(TASK MATERIAL Opens)
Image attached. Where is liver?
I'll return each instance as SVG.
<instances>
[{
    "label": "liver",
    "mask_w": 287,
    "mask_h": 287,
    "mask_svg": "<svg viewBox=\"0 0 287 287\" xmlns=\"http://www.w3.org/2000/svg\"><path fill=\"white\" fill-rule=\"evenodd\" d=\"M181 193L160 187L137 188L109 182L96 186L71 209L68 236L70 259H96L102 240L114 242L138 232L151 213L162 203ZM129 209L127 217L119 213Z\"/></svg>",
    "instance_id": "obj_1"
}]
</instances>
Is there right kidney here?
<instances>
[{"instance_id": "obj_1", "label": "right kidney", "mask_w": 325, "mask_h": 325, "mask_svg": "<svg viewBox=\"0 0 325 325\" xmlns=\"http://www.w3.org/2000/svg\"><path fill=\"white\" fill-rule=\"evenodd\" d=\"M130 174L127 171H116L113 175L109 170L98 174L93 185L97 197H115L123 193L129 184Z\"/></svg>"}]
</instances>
(TASK MATERIAL Closes)
(TASK MATERIAL Opens)
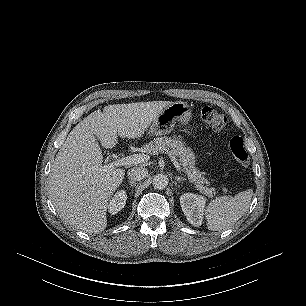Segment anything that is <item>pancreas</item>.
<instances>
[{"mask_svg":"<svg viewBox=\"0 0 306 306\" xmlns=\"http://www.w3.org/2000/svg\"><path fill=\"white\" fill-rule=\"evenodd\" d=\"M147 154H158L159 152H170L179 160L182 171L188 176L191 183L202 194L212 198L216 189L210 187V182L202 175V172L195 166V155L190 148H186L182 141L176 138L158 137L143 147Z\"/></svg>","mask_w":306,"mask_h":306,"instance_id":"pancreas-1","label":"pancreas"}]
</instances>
(TASK MATERIAL Closes)
## PROBLEM DETAILS:
Pull out each line of the entries that contains "kidney".

## RESULT BELOW:
Is there right kidney here?
[{"instance_id": "obj_1", "label": "right kidney", "mask_w": 325, "mask_h": 325, "mask_svg": "<svg viewBox=\"0 0 325 325\" xmlns=\"http://www.w3.org/2000/svg\"><path fill=\"white\" fill-rule=\"evenodd\" d=\"M130 174L127 171H116L113 175L109 170L98 174L93 185L97 197H115L123 193L129 184Z\"/></svg>"}]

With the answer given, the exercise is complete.